In conclusion, we here report a novel anti-MM activity of CDK4/6i which is beyond the previously reported growth arrest. The observed ability to directly modulate the immune system along with decrease in the proliferative potential of MM cells may provide opportunities to develop unique combination approaches in MM.

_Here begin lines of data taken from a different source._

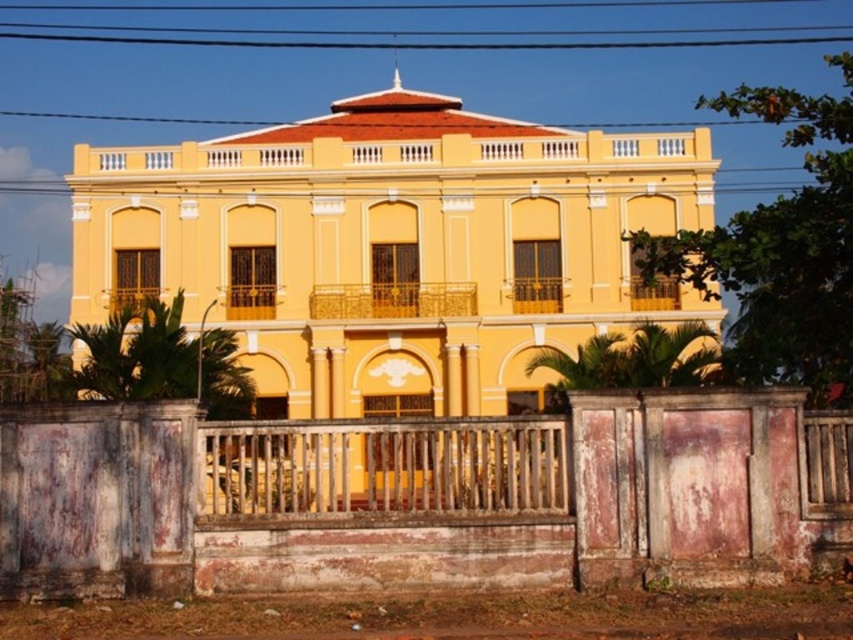 You are a delivery person trying to enter the property. You see the rusty wooden fence at center and the black wire at upper center. Which object is closer to the ground?

The rusty wooden fence at center is closer to the ground because it is below the black wire at upper center.

You are a painter hired to assess the building facade. You notice the rusty wooden fence at center and the black wire at upper center. Which object is taller?

The rusty wooden fence at center is taller than the black wire at upper center.

You are a painter hired to paint the wooden at center and the black wire at upper center. Which object requires more paint because it is larger?

The wooden at center requires more paint because it is bigger than the black wire at upper center. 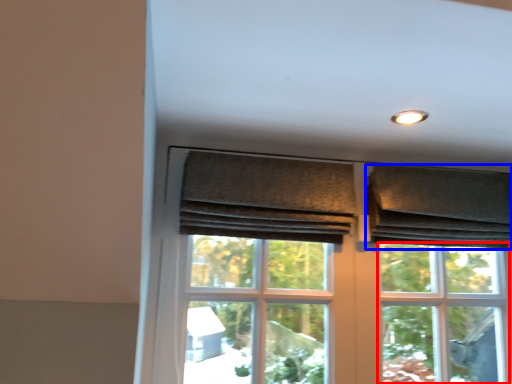 Question: Which object is closer to the camera taking this photo, bay window (highlighted by a red box) or curtain (highlighted by a blue box)?

Choices:
 (A) bay window
 (B) curtain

Disclosures: Anderson: Celgene: Membership on an entity's Board of Directors or advisory committees; Millenium-Takeda: Membership on an entity's Board of Directors or advisory committees; Gilead: Membership on an entity's Board of Directors or advisory committees; Janssen: Membership on an entity's Board of Directors or advisory committees; Sanofi-Aventis: Membership on an entity's Board of Directors or advisory committees; Bristol Myers Squibb: Membership on an entity's Board of Directors or advisory committees; Oncopep and C4 Therapeutics.: Other: Scientific Founder of Oncopep and C4 Therapeutics.. Fulciniti: NIH: Research Funding. Munshi: Takeda: Consultancy; Karyopharm: Consultancy; Amgen: Consultancy; AbbVie: Consultancy; Legend: Consultancy; Janssen: Consultancy; Adaptive: Consultancy; BMS: Consultancy; OncoPep: Consultancy, Current equity holder in private company, Membership on an entity's Board of Directors or advisory committees, Patents & Royalties; C4: Current equity holder in private company.